Happy Monday, folks,
Today’s Roundup starts off with a scary proposition for all video publishers not named YouTube or Hulu: that video ad sales growth for many of them is modest, flat, or declining. Over in the music biz, brand collaborations and product placements in music videos have become a boon for brands and bands alike. Next we look at one columnist’s personal experience with cord-cutting. Then another columnist maps out Netflix’s tough road ahead, and finally: Hulu earns some kudos.
Most Publishers Still Facing Scale Problems
Most publishers of video content are facing a far less profitable future than the splashy Digital Content NewFronts, which concluded last week, would suggest, Ad Age reports. In fact, as an oft-cited research note from analyst Brian Wieser points out, “(online video) growth outside of Hulu and YouTube seems to be far from exploding.”
Some big names like The Wall Street Journal, Discovery, and Hearst are seeing flat to modest growth from video ad sales on their own platforms, while the likes of Gannett, Turner and Demand Media are actually seeing declines. Indeed, in many cases -- like that of the WSJ digital network -- the only growth is coming from partners like YouTube, Roku, Apple TV, and Xbox Live.
Amassing enough scale to matter to advertisers is turning out to be something of a chicken-and-egg problem for these publishers, who won’t invest in video until they can be sure of recouping their costs, but brands won’t invest in their video products until they have a significant audience.
As Video Sharing Rises, Brand-Band Collaborations Will Increase
In today's world, musicians and record labels don’t make the same money they used to -- or even in the same way they used to. As such, brand collaborations and product placements are becoming increasingly common inside music videos. As The Network contributor Jason Deign reports, artists from OK Go to Kylie Minogue and Lady Gaga regularly include big-name bands in their videos, while Black Eyed Peas frontman Will.i.am has collaborated with Salesforce.com on a cartoon series, and Motley Crue has even appeared in a Kia ad.
The rise of video sharing is fueling such collaborations, Deign says, which are beneficial to everyone involved. In many instances, it is the musicians who come up with the concepts, and then pitch them to brands. But the temptation is always there for brands to become too controlling, so it is equally important that brands become comfortable with ceding creative control to the artists. Some will fail, while others will strike a perfect balance -- but either way, we should expect the trend to continue.
Cord-Cutting: Not So Scary After All
San Jose Mercury News columnist Chris O'Brien recounts his family’s experience with cutting the cable TV cord while trying not to give up most of their favorite TV programs.
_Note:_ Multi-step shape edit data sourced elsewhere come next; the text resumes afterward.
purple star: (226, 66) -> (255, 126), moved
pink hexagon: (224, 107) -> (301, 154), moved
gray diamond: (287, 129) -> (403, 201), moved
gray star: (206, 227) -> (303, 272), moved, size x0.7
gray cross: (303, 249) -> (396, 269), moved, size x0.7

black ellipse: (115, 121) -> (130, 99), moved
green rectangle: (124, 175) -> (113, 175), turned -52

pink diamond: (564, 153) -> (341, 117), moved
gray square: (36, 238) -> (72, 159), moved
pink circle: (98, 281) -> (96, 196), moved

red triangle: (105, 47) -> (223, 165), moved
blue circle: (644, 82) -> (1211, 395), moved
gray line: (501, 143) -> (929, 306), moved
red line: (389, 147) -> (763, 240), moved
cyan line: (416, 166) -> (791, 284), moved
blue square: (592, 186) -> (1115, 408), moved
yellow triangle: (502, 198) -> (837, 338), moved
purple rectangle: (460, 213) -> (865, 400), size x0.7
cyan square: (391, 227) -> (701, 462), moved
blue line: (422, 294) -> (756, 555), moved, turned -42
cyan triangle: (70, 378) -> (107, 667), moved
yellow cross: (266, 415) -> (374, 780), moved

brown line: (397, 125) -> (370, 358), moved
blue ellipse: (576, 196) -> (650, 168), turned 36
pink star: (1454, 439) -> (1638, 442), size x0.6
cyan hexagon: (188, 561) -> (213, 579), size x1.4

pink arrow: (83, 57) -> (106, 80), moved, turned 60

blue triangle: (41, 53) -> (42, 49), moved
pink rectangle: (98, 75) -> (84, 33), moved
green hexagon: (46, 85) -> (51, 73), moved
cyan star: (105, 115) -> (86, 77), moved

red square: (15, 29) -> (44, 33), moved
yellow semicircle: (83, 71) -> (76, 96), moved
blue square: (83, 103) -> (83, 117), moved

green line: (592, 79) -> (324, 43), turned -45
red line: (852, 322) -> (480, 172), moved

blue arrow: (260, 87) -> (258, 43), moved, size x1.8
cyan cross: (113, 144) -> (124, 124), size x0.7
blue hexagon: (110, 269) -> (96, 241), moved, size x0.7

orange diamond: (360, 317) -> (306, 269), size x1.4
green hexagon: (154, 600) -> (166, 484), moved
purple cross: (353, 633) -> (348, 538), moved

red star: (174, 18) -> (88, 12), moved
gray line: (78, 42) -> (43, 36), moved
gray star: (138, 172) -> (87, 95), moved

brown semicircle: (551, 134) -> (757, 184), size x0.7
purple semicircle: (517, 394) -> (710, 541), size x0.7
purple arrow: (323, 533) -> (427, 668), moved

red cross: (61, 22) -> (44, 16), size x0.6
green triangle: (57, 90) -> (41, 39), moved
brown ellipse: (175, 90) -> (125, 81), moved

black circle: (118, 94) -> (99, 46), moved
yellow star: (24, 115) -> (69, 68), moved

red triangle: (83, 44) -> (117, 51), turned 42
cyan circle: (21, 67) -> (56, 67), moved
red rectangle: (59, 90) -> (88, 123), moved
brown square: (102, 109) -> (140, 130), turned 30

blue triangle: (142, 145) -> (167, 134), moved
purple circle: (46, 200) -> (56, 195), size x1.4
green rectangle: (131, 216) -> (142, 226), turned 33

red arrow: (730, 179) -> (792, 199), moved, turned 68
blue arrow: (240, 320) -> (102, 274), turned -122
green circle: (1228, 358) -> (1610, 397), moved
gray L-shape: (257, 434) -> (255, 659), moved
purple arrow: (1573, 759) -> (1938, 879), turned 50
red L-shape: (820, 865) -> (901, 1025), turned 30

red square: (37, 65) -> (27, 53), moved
This, of course, means streaming shows and movies online. Spoiler alert: it ain’t easy.
In order to buy an Internet-ready plasma TV for around $1,000, O’Brien figured that he and his family could recoup the cost by getting rid of cable TV and landline telephone service for one year. The challenge, of course, is continuing to watch their favorite shows. The answer comes in the form of subscribing to various online streaming services, including Netflix ($8 per month), Hulu Plus ($8 per month) and Amazon Prime ($79 per year), in addition to buying Apple TV for $99.
A few pitfalls -- like the fact that Hulu Plus won’t stream certain shows to an Internet-connected television (in which case he had to connect his laptop to the TV), asid -- O’Brien says that “mostly, it’s been great…from where we sit, the future of television has arrived, and it's not so scary after all.”
Netflix, Media Co’s “Frienemy,” Faces Tough Road Ahead
Netflix is only beneficial to media companies when its subscribers choose to watch their shows as a supplement to their cable TV viewing, says Forbes contributor Dee Gill. It's when they start bypassing cable TV altogether that the conflict starts.
As Bernstein Research analyst Todd Juenger pointed out in a report last week, ratings for kids programming on Disney's channels and Viacom’s Nickelodeon dropped in households that stream Netflix. As a result, Juenger predicted that both companies would pull their programming from Netflix.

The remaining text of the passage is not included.